Hello all, welcome to the next insight into my geochemical life.

In the middle of August, I finally finished my MSc Geochemistry in St Andrews by submitting my research project. After some celebratory bevs and heavy goodbyes to my classmates, it was time to begin my summer.

First of all was to head off to Paris, France to attend DINGUE (Developments In Noble Gas Understanding and Expertise) at IPGP (Institut De Physique du Globe de Paris) and Goldschmidt at Le Palais de Congres de Paris. DINGUE was a much smaller conference, where I could meet the Noble Gas research community and see how they were using it for their own geochemical research. Goldschmidt, on the other hand, was an enormous conference, with thousands of academics attending. Here, I presented the research from my project which was warmly received by several people and closely scrutinised by other authors whom I disagreed with. Overall, a great experience. It was also great to meet some current PhD students at Cambridge who I shall be spending more time with in the near future.

Secondly was the epic voyage across Japan. An incredible 3 week journey from Tokyo through Nagano, Matsumoto, Takayama, Kurashiki, Hiroshima, Kyoto and finishing in Osaka. In addition to gaining great insight into foreign culture, I also learned a key lesson about myself – I am a country boy, not a city slicker. While in Tokyo I thoroughly enjoyed experiencing the insane Japanese culture, highlighted by visits to various Temples, Shinto Shrines and unique Japanese architecture. However, my favourite experience was the fish market with the fresh sashimi. From Tokyo we went into the Japanese Alps (Nagano, Matsumoto and Takayama). The beautiful mountain setting was complemented by regionally varying food – the best of which was definitely the marbleized Hida beef. The venture to the local phenomenon of Kurashiki was fun, a preserved ancient city with an abundance of traditional Japanese architecture (likely recreated to adhere to tourist demand). The day trip to Hiroshima was sobering and inspiring. Here, we visited the Nuclear Dome ( the only piece of architecture surviving since the bomb drop), the museum and various memorials. It did a great job of not assigning blame, but instead relaying facts, showing the destruction caused by nuclear war and providing important lessons why nuclear war cannot be an option in the future.

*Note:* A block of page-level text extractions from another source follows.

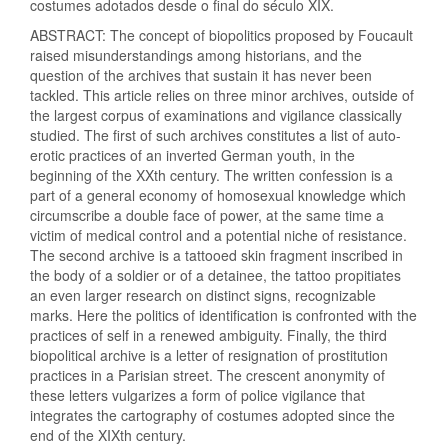
costumes adotados desde o final do século XIX.
ABSTRACT: The concept of biopolitics proposed by Foucault
raised misunderstandings among historians, and the
question of the archives that sustain it has never been
tackled. This article relies on three minor archives, outside of
the largest corpus of examinations and vigilance classically
studied. The first of such archives constitutes a list of auto-
erotic practices of an inverted German youth, in the
beginning of the XXth century. The written confession is a
part of a general economy of homosexual knowledge which
circumscribe a double face of power, at the same time a
victim of medical control and a potential niche of resistance.
The second archive is a tattooed skin fragment inscribed in
the body of a soldier or of a detainee, the tattoo propitiates
an even larger research on distinct signs, recognizable
marks. Here the politics of identification is confronted with the
practices of self in a renewed ambiguity. Finally, the third
biopolitical archive is a letter of resignation of prostitution
practices in a Parisian street. The crescent anonymity of
these letters vulgarizes a form of police vigilance that
integrates the cartography of costumes adopted since the
end of the XIXth century.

This was very sobering especially considering the topical nuclear rhetoric between the USA and North Korea. We finished the visit in Kyoto (the ancient capital before the Edo Period) and Osaka. While my time in Kyoto comprised more cultural observation, we decided to finish in Osaka to bring us back to the 21st century by visiting Universal Studios Theme Park.

The most striking observation I made while I was in Japan was how many Japanese people identify with two different religions at the same time – Buddhism and Shintoism. An interesting religious coexistence rarely observed.

Next was a 2-week trip back to where it all began: Tega Cay, South Carolina. The trip has 4 key aims, relax, play golf, eat fried chicken and visit family. Thanks to the great weather, the local golf course, Chick-Fil-A, and journey to a BBQ comedy and music festival and a NHRA (National Hot Rod Association) drag race all these goals were successful. Although watching the Carolina Panthers at Bank of America Stadium against the Buffalo Bills was a close second, the most enjoyable aspect was visiting my Brother and Niece. Having travelled all the way from Raleigh, North Carolina, we had a great weekend together for the first time in years.

Finally, the weekend before I leave to start my PhD in Cambridge I spent time with my girlfriend on the Isle of Skye. Skye is truly a beautiful island off the west coast of Scotland and I highly advise a visit. From the lighthouse on Niest Point through the striking views at the Old Man of Storr, this weekend was the outdoor enthusiasts' dream. Beware, you need a car and avoid school holidays, this island is not well equipped for the high demand of tourism.